[Opening Exercise material section]

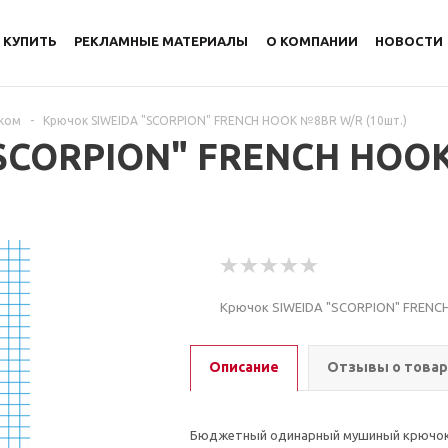
 КУПИТЬ
РЕКЛАМНЫЕ МАТЕРИАЛЫ
О КОМПАНИИ
НОВОСТИ
чком
-
Крючок SIWEIDA "SCORPION" FRENCH HOOK №8BR W/R (10шт.)
SCORPION" FRENCH HOOK
Крючок SIWEIDA "SCORPION" FRENC
Описание
Отзывы о това
Бюджетный одинарный мушиный крючок с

[Closing Exercise material section]

[Assignment]: Which lines of the records above contain the word "SCORPION"? Show each of them.

[Problem solution]:
Крючок SIWEIDA "SCORPION" FRENCH HOOK №8BR W/R (10шт.)
SCORPION" FRENCH HOOK
Крючок SIWEIDA "SCORPION" FRENC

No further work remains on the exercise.